Luis Rubio
All of the crises that Mexicans have experienced have been the result of a president who stopped doing his job or who did it badly. That is the price of a system centered on a sole individual: his moods, capacities, quality of his responses and errors determine the result for 120 million Mexicans.
The political system emanating from the Revolution constituted the institutionalization of the Porfirio Diaz system: instead of an eternal dictator, the presidents would be monarchs without the possibility of bequeathing their post, in the words of Cosío Villegas, but monarchs nonetheless. That regime conferred meta-constitutional faculties on those who would occupy the Presidency, which would serve for executing public power in discretionary fashion, making arbitrary decisions and ensuring the permanence of the status quo through loyalties and clienteles, effectively nurtured by corruption. The president, at the center of the power, having the public resources and the so-called “institutions” at his beck and call for his own purposes.
The great benefit of that system was the dexterity with which changes could be achieved when they were necessary, while the immense cost and risk lay in the inexistence of the counterweights that would impede costly errors. This system led to profound exchange-rate crises in 1976, 1982 and 1994-1995, all attributable to the evident mistakes of the individual occupying the Presidency at the time, but it also facilitated rapid recovery the next year under a new administration. In the same manner, while duly institutionalized countries take years to carry out reforms to attack their economies’ nodal problems (as occurred with the European ones in the past decade), in Mexico those reforms have always been adopted almost without batting an eye.

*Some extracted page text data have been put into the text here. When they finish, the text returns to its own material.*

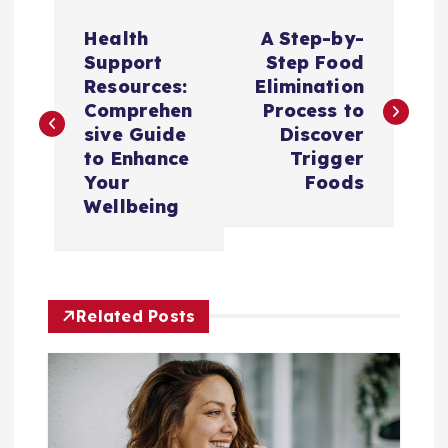
P
Health
A Step-by-
o
Support
Step Food
Resources:
Elimination
s
Comprehen
Process to
sive Guide
Discover
t
to Enhance
Trigger
Your
Foods
n
Wellbeing
a
v
Related Posts
i
g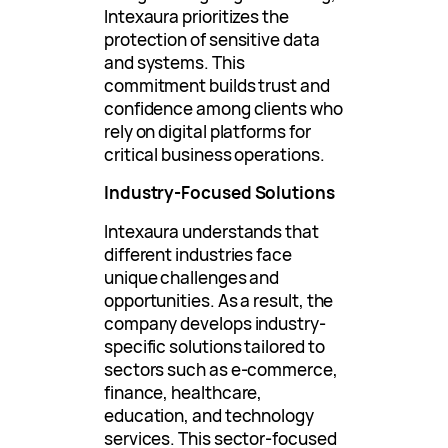
Intexaura prioritizes the
protection of sensitive data
and systems. This
commitment builds trust and
confidence among clients who
rely on digital platforms for
critical business operations.
Industry-Focused Solutions
Intexaura understands that
different industries face
unique challenges and
opportunities. As a result, the
company develops industry-
specific solutions tailored to
sectors such as e-commerce,
finance, healthcare,
education, and technology
services. This sector-focused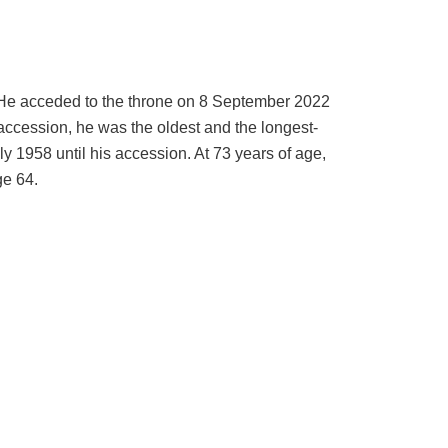
 He acceded to the throne on 8 September 2022
accession, he was the oldest and the longest-
uly 1958 until his accession. At 73 years of age,
ge 64.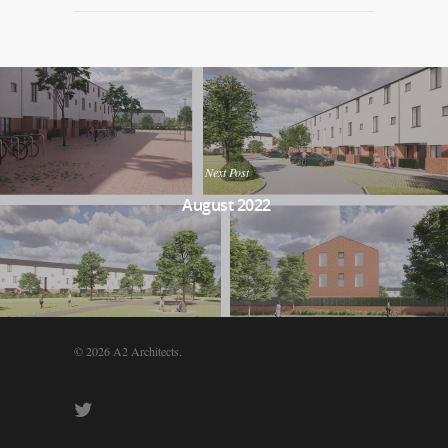
Next Post
August 2022
© 2026 A2 Architects.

The point is that development and civilization entail costs, but the benefit lies in that the citizenry of these nations are not subject to the caprices, styles and capacities of whoever presides over governmental functioning. One can argue that the possibility of undertaking urgent reforms compensates for the risks of a poor government, but what would indeed be desirable would be for there to be no bad governments or for their capacity to make bad decisions to be limited by strong and independent institutions.

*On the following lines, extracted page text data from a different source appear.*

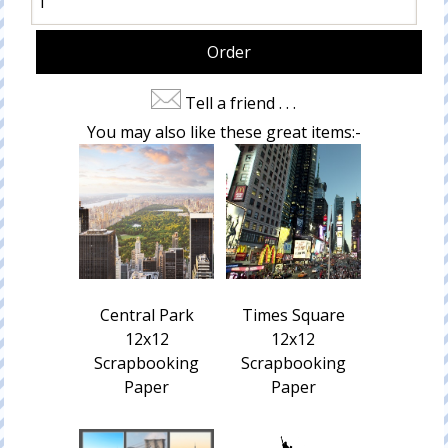
Tell a friend . . .
You may also like these great items:-
Central Park
Times Square
12x12
12x12
Scrapbooking
Scrapbooking
Paper
Paper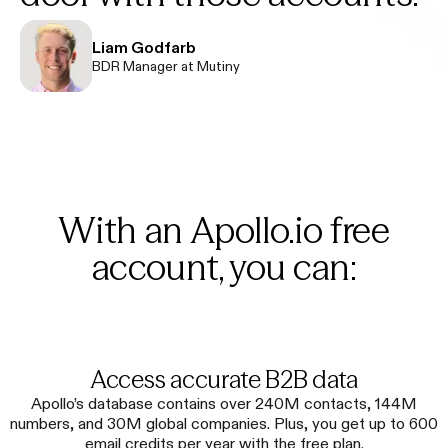
Liam Godfarb
BDR Manager at Mutiny
With an Apollo.io free
account, you can:
Access accurate B2B data
Apollo’s database contains over 240M contacts, 144M
numbers, and 30M global companies. Plus, you get up to 600
email credits per year with the free plan.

In the political arena it is common to hear expressions relative to the strength of the institutions. Ascribed to these institutions, the argument goes, are fundamental powers to limit the exercise of presidential power. However, the evidence does not justify those pretensions. One can observe how those institutions have been changed -or those responsible for them- each time the de facto powers, beginning with the Presidency, decide that they are not satisfied with their functioning: that is what happened with the Federal Electoral Institute and with the Commissions of Competition and Telecommunications. From this perspective, there is no reason to think that, within a scenario of pressure, the same thing would not take place with others such as the Supreme Court or the Bank of Mexico. It is not even necessary to speak here about the Congress and the Senate: one comment by the incumbent is all that is needed for them to act.
Mexico’s political regime is unipersonal and that implies effective powers over the institutions: a president with extraordinary faculties who, these days, is only limited by the personal capacities of he who flaunts them and by the international financial markets that very few in the world dare to challenge.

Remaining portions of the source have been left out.